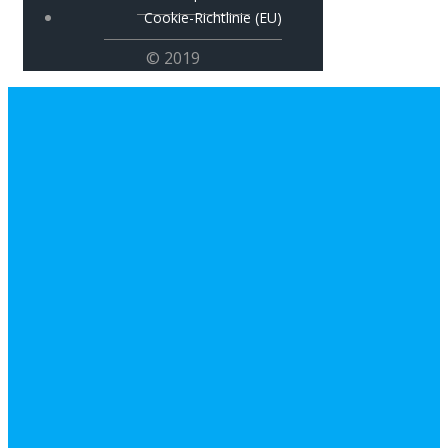
Cookie-Richtlinie (EU)
© 2019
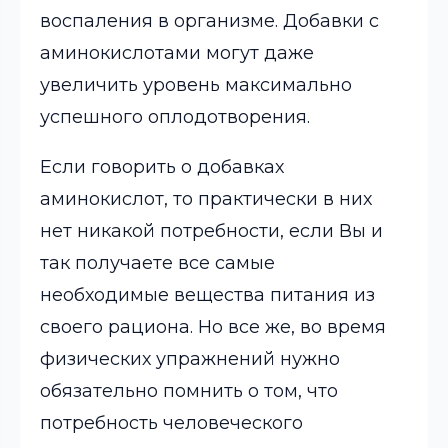
воспаления в организме. Добавки с
аминокислотами могут даже
увеличить уровень максимально
успешного оплодотворения.
Если говорить о добавках
аминокислот, то практически в них
нет никакой потребности, если Вы и
так получаете все самые
необходимые вещества питания из
своего рациона. Но все же, во время
физических упражнений нужно
обязательно помнить о том, что
потребность человеческого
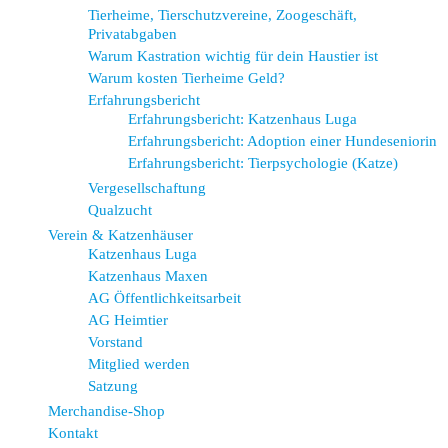
Tierheime, Tierschutzvereine, Zoogeschäft,
Privatabgaben
Warum Kastration wichtig für dein Haustier ist
Warum kosten Tierheime Geld?
Erfahrungsbericht
Erfahrungsbericht: Katzenhaus Luga
Erfahrungsbericht: Adoption einer Hundeseniorin
Erfahrungsbericht: Tierpsychologie (Katze)
Vergesellschaftung
Qualzucht
Verein & Katzenhäuser
Katzenhaus Luga
Katzenhaus Maxen
AG Öffentlichkeitsarbeit
AG Heimtier
Vorstand
Mitglied werden
Satzung
Merchandise-Shop
Kontakt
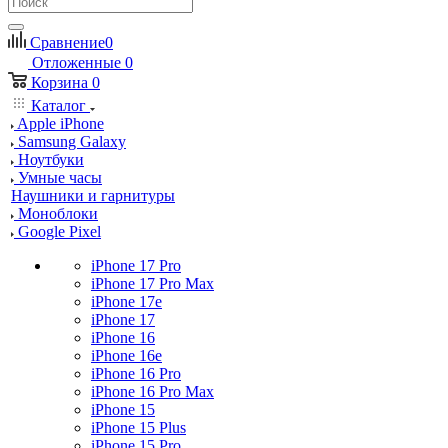
Сравнение
0
Отложенные
0
Корзина
0
Каталог
Apple iPhone
Samsung Galaxy
Ноутбуки
Умные часы
Наушники и гарнитуры
Моноблоки
Google Pixel
iPhone 17 Pro
iPhone 17 Pro Max
iPhone 17e
iPhone 17
iPhone 16
iPhone 16e
iPhone 16 Pro
iPhone 16 Pro Max
iPhone 15
iPhone 15 Plus
iPhone 15 Pro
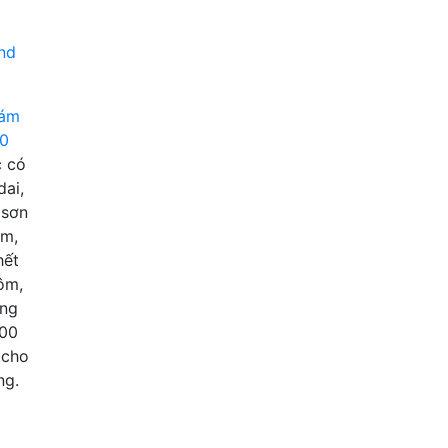
rám
00
c có
dai,
 sơn
ăm,
hết
ôm,
ụng
100
 cho
ng.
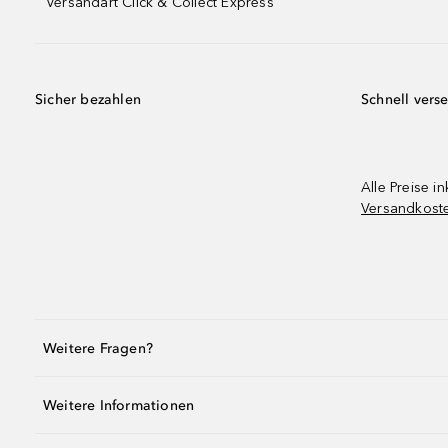
Versandart Click & Collect Express
Sicher bezahlen
Schnell vers
Alle Preise in
Versandkost
Weitere Fragen?
Weitere Informationen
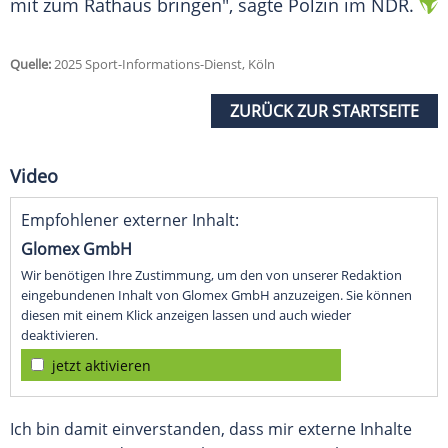
mit zum
Rathaus
bringen", sagte Polzin im
NDR
.
Quelle:
2025 Sport-Informations-Dienst, Köln
ZURÜCK ZUR STARTSEITE
Video
Empfohlener externer Inhalt:
Glomex GmbH
Wir benötigen Ihre Zustimmung, um den von unserer Redaktion
eingebundenen Inhalt von Glomex GmbH anzuzeigen. Sie können
diesen mit einem Klick anzeigen lassen und auch wieder
deaktivieren.
jetzt aktivieren
Ich bin damit einverstanden, dass mir externe Inhalte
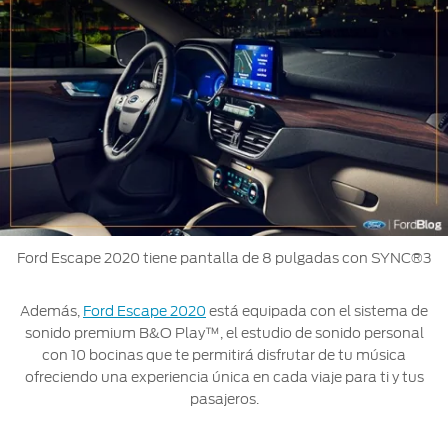
Ford Escape 2020 tiene pantalla de 8 pulgadas con SYNC®3
Además,
Ford Escape 2020
está equipada con el sistema de
sonido premium B&O Play™, el estudio de sonido personal
con 10 bocinas que te permitirá disfrutar de tu música
ofreciendo una experiencia única en cada viaje para ti y tus
pasajeros.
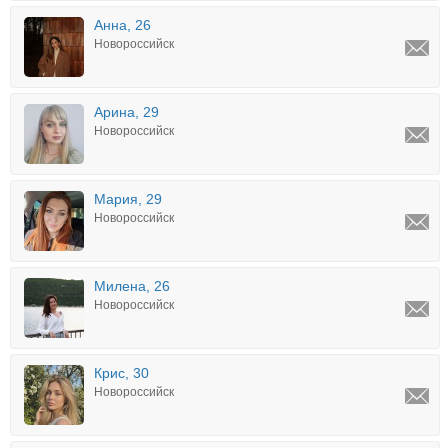
Анна, 26
Новороссийск
Арина, 29
Новороссийск
Мария, 29
Новороссийск
Милена, 26
Новороссийск
Крис, 30
Новороссийск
::::::
The whole listing should be reproduced exactly. Images don't go in.

Answer area =>
Cookie-Richtlinie (EU)
© 2019
воспаления в организме. Добавки с
аминокислотами могут даже
увеличить уровень максимально
успешного оплодотворения.
Если говорить о добавках
аминокислот, то практически в них
нет никакой потребности, если Вы и
так получаете все самые
необходимые вещества питания из
своего рациона. Но все же, во время
физических упражнений нужно
обязательно помнить о том, что
потребность человеческого
Tierheime, Tierschutzvereine, Zoogeschäft,
Privatabgaben
Warum Kastration wichtig für dein Haustier ist
Warum kosten Tierheime Geld?
Erfahrungsbericht
Erfahrungsbericht: Katzenhaus Luga
Erfahrungsbericht: Adoption einer Hundeseniorin
Erfahrungsbericht: Tierpsychologie (Katze)
Vergesellschaftung
Qualzucht
Verein & Katzenhäuser
Katzenhaus Luga
Katzenhaus Maxen
AG Öffentlichkeitsarbeit
AG Heimtier
Vorstand
Mitglied werden
Satzung
Merchandise-Shop
Kontakt
Сравнение
0
Отложенные
0
Корзина
0
Каталог
Apple iPhone
Samsung Galaxy
Ноутбуки
Умные часы
Наушники и гарнитуры
Моноблоки
Google Pixel
iPhone 17 Pro
iPhone 17 Pro Max
iPhone 17e
iPhone 17
iPhone 16
iPhone 16e
iPhone 16 Pro
iPhone 16 Pro Max
iPhone 15
iPhone 15 Plus
iPhone 15 Pro
rám
00
c có
dai,
 sơn
ăm,
hết
ôm,
ụng
100
 cho
ng.
Versandart Click & Collect Express
Sicher bezahlen
Schnell vers
Alle Preise in
Versandkost
Weitere Fragen?
Weitere Informationen
mit zum
Rathaus
bringen", sagte Polzin im
NDR
.
Quelle:
2025 Sport-Informations-Dienst, Köln
ZURÜCK ZUR STARTSEITE
Video
Empfohlener externer Inhalt:
Glomex GmbH
Wir benötigen Ihre Zustimmung, um den von unserer Redaktion
eingebundenen Inhalt von Glomex GmbH anzuzeigen. Sie können
diesen mit einem Klick anzeigen lassen und auch wieder
deaktivieren.
jetzt aktivieren
Ich bin damit einverstanden, dass mir externe Inhalte
Ford Escape 2020 tiene pantalla de 8 pulgadas con SYNC®3
Además,
Ford Escape 2020
está equipada con el sistema de
sonido premium B&O Play™, el estudio de sonido personal
con 10 bocinas que te permitirá disfrutar de tu música
ofreciendo una experiencia única en cada viaje para ti y tus
pasajeros.
Анна, 26
Новороссийск
Арина, 29
Новороссийск
Мария, 29
Новороссийск
Милена, 26
Новороссийск
Крис, 30
Новороссийск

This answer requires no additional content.